Ce projet a pris naissance en 2001, c'est-à-dire l'année précédant la commémoration de l'éruption de la Montagne Pelée (Ndlr le volcan). Parce que le 8 mai 2002, il y avait cent ans que l'éruption de la Montagne Pelée détruisait la ville de St Pierre, ancienne capitale de la Martinique, en faisant plus de 30 000 morts. A l'occasion de la commémoration de ce centenaire, on a voulu faire quelque chose de fort. C'est comme ça que les recherches nous ont amené à mettre le doigt sur la dimension culturelle de la ville.
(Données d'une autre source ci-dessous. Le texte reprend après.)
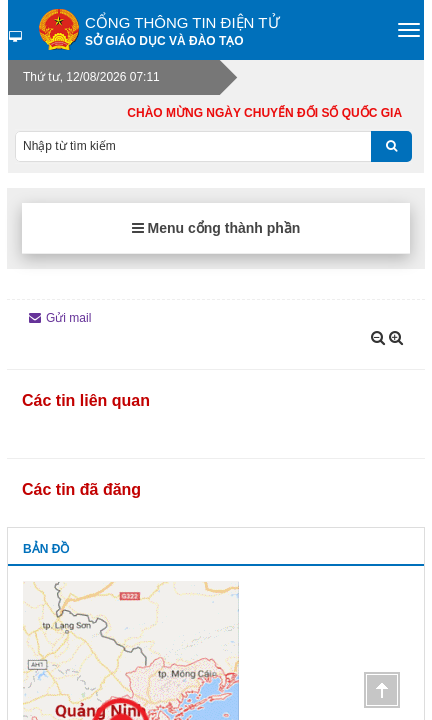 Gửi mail (60, 318) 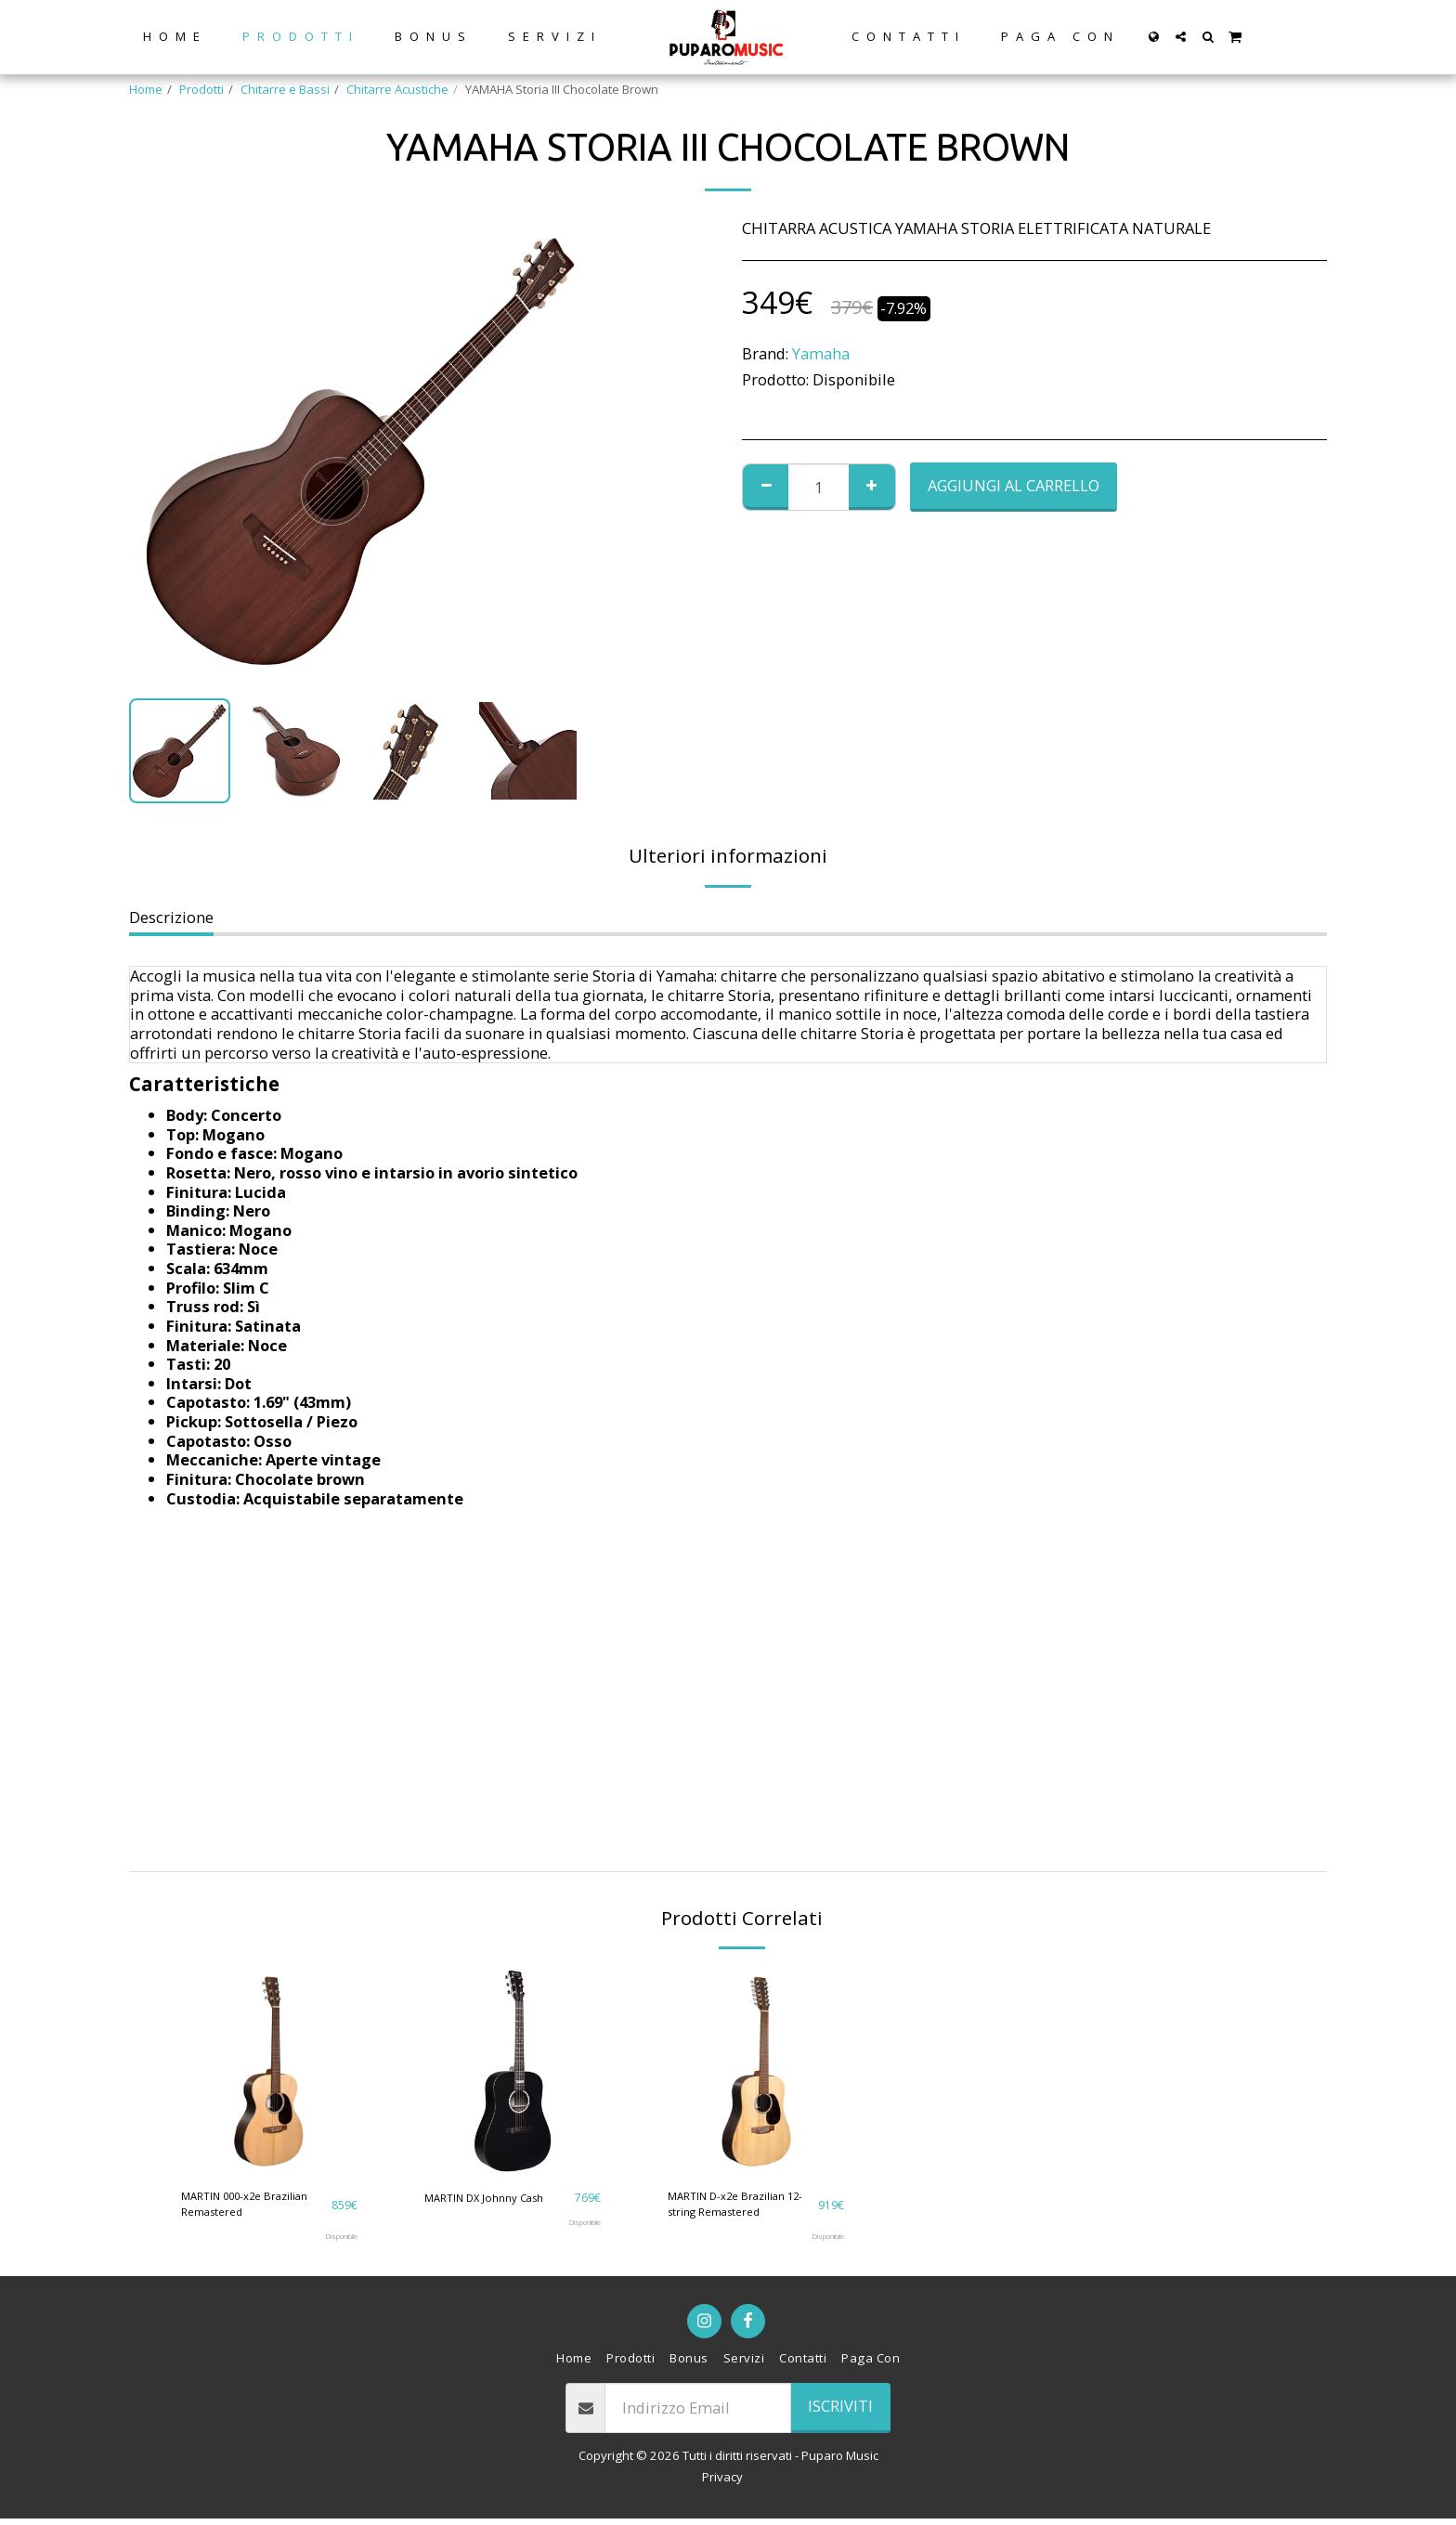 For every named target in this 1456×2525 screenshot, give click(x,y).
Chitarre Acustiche (397, 89)
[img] (269, 2071)
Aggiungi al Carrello (1013, 485)
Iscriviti (840, 2412)
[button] (1180, 37)
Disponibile (336, 2241)
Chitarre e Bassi (285, 89)
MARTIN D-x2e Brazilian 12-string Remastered (733, 2206)
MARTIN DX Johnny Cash (491, 2197)
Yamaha (821, 353)
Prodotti (201, 89)
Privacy (722, 2483)
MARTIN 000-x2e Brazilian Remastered (253, 2206) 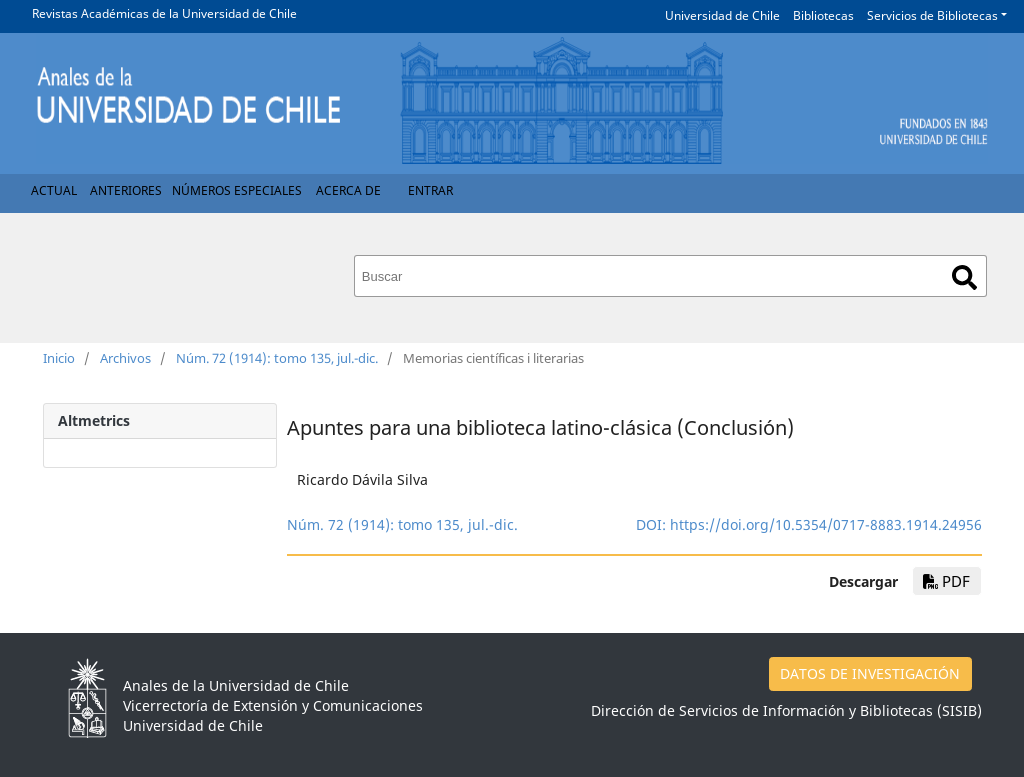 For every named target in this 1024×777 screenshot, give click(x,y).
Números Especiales (237, 190)
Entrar (430, 190)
Il faut dire que jusqu'en 1902, au moment de l'éruption, St Pierre est non seulement la capitale économique et politique, mais est aussi une espèce de capitale culturelle.
C'est en fouillant ce patrimoine culturel qu'on a mis le doigt sur un petit événement anodin qui est la naissance d'une musique particulière à St Pierre, c'est-à-dire la biguine.
Au départ, cette musique n'est pas aussi importante et aussi populaire que les valses, les mazurka, les polkas et les autres grandes musiques européennes de l'époque. Mais par la suite elle va prendre une grande importance et rayonner sur le monde. Elle va elle-même donner naissance à d'autres musiques.
Ce qui nous a paru intéressant, d'abord, ça été de mettre le doigt sur cet événement musical et comment cette musique est née.
En effet la biguine est née de la rencontre des musiques européennes que l'on jouait beaucoup à l'époque à St Pierre, avec une musique traditionnelle qui se joue en Martinique mais qui n'a pas droit de cité en ville, une musique issue des rythmes africains que les esclaves ont emportée avec eux qui s'appelle le bèlè.
La plupart de vos scénarios sont de Patrick Chamoiseau. D'où vient cet attachement, et pourquoi l'avez-vous associé à un film comme Biguine ?
Avec le temps Chamoiseau est devenu en effet un ami. C'est quelqu'un qui vient du roman.
J'ai lu son premier roman."Chronique des sept misères" en 1986. C'est un roman très bouleversant. Quand j'ai refermé le roman je me suis dit qu'il fallait absolument que je le rencontre. Parce que, avec une telle écriture et une vision aussi riche de notre réalité, je me suis dit que ce Monsieur ne pouvait pas ne pas écrire et apporter son talent au cinéma. J'a donc cherché à le rencontrer et on s'est vu au moment où paraissait son deuxième roman qui s'appelle Solibo magnifique. Je lui ai fait part de mon envie de travailler avec lui et, un an et demi après, nous avons commencé à écrire ensemble le premier film qui est L'Exil du Roi Behanzin.
La collaboration Chamoiseau commence là. Et comme elle s'est bien passée elle s'est poursuivie avec les documentaires et les autres films.
Pourquoi associer Patrick Chamoiseau à un projet comme Biguine ? C'est parce qu'il a une très bonne connaissance du monde créole et il connaît bien aussi St-Pierre. Dans son roman qui s'appelle Texaco et qui lui a valu le Prix Goncourt en 1992, il y a un chapitre extraordinaire sur la ville de St-Pierre, sur l'éruption et les gens qui quittent la ville complètement affolés. Il y a une description chaotique mais incroyablement efficace, dense et pleine d'émotion.
Après la lecture de cet ouvrage, je me suis dit que le jour où j'aurai quelque chose à dire sur St-Pierre, je ferai appel à Chamoiseau.
On ne peut pas dire que vous aimez les choses faciles. Pourquoi travailler sur des sujets aussi difficiles à réaliser qu'à financer parce que je ne vois les producteurs et les télévisions en train de s'arracher des sujets comme L'Exil du Roi Behanzin ou le Passage du Milieu ?
(Rire ). C'est vrai que ce sont des sujets qui ne sont pas faciles. Ce ne sont pas non plus des sujets grand public. donc difficiles à financer. C'est pourquoi nous nous appuyons sur les Collectivités locales en Martinique qui ont ce souci de la culture et d'aider afin qu'il existe une production cinématographique.